Limitations & Future Work

  • The judge (gpt-5-thinking-mini) does not see support images; its LD judgment depends on its own priors. For fine-grained categories unfamiliar to the judge, LD scores might be noisy.
  • The study covers 4 standard visual datasets (CIFAR-10/DTD/Flowers/Pets) but does not explore high-stakes domains like medicine or satellite imagery where formal explanations are critical.
  • Prompts for the 5 conditions are fixed templates; low E5 scores might partially result from insufficient prompt engineering. Prompt robustness remains to be tested.
  • All experiments use \(Q=1\) for statistical independence, leaving the question of explanation consistency across multiple queries for the same support set unanswered.
  • Lack of human evaluation makes it difficult to determine if the judge's 9-dimensional scores align with human intuition, especially for subjective dimensions like Comprehensibility.
  • vs. Barez et al. (2025) on CoT Unreliability: This paper provides quantitative support—standard NLE (E2) is not poor in LD (3.69), but more formalized structures (E5) are where the collapse occurs.

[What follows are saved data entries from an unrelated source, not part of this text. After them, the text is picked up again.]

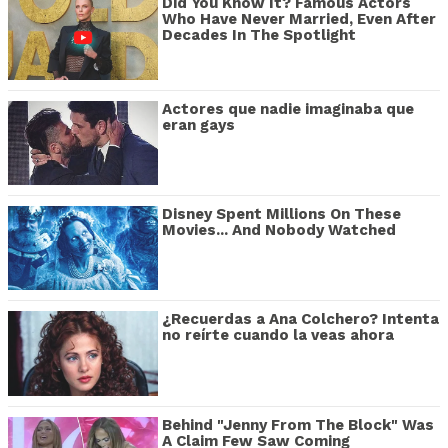
Did You Know It? Famous Actors
Who Have Never Married, Even After
Decades In The Spotlight
Actores que nadie imaginaba que
eran gays
Disney Spent Millions On These
Movies... And Nobody Watched
¿Recuerdas a Ana Colchero? Intenta
no reírte cuando la veas ahora
Behind "Jenny From The Block" Was
A Claim Few Saw Coming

  • vs. Neuro-symbolic / Logic-explained Networks: Those rely on supervised learning of axioms. Ours proves that frozen MLLMs produce syntactically valid but semantically weak axioms, suggesting fine-tuning is required.

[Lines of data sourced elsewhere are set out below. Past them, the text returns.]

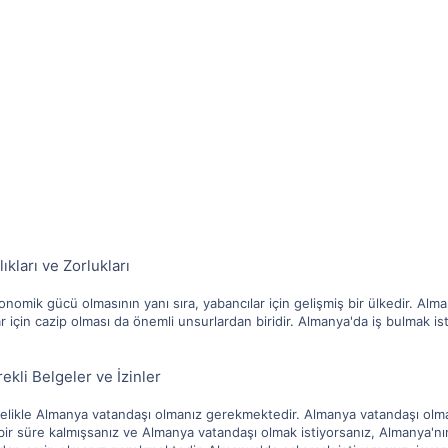
kları ve Zorlukları
omik gücü olmasının yanı sıra, yabancılar için gelişmiş bir ülkedir. Alma
r için cazip olması da önemli unsurlardan biridir. Almanya'da iş bulmak ist
ekli Belgeler ve İzinler
celikle Almanya vatandaşı olmanız gerekmektedir. Almanya vatandaşı olmak
 süre kalmışsanız ve Almanya vatandaşı olmak istiyorsanız, Almanya'nın be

  • vs. Liu et al. (2025) "CoT Decreases Accuracy": This paper provides stronger evidence in a multimodal + formal ladder context—not just CoT, but increasingly formal requirements cause larger drops.
  • vs. Polignano et al. (2024) XAI Survey: Ours responds to the call for systematic evaluation frameworks, offering the 9-metric + judge pipeline as a reusable template.

Rating

  • Novelty: ⭐⭐⭐⭐ The "cost of explanation" is systematically quantified for the first time in multimodal ICL; the 5-level ladder and 9-metric combination is a structural contribution.

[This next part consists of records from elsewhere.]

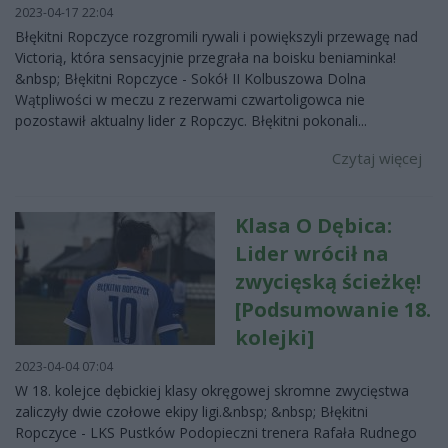
2023-04-17 22:04
Błękitni Ropczyce rozgromili rywali i powiększyli przewagę nad
Victorią, która sensacyjnie przegrała na boisku beniaminka!
&nbsp; Błękitni Ropczyce - Sokół II Kolbuszowa Dolna
Wątpliwości w meczu z rezerwami czwartoligowca nie
pozostawił aktualny lider z Ropczyc. Błękitni pokonali...
Czytaj więcej
Klasa O Dębica:
Lider wrócił na
zwycięską ścieżkę!
[Podsumowanie 18.
kolejki]
2023-04-04 07:04
W 18. kolejce dębickiej klasy okręgowej skromne zwycięstwa
zaliczyły dwie czołowe ekipy ligi.&nbsp; &nbsp; Błękitni
Ropczyce - LKS Pustków Podopieczni trenera Rafała Rudnego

  • Experimental Thoroughness: ⭐⭐⭐⭐⭐ 2,080 runs, 4 models × 4 datasets × 5 conditions × 6 configurations, with balanced statistical design and non-parametric tests—rarely seen rigor.
  • Writing Quality: ⭐⭐⭐⭐ Task definitions, conditions, and metrics are clearly explained.
  • Value: ⭐⭐⭐⭐ Challenges the "explanation = good" default in the XAI community and identifies LD as the core KPI for future evaluations.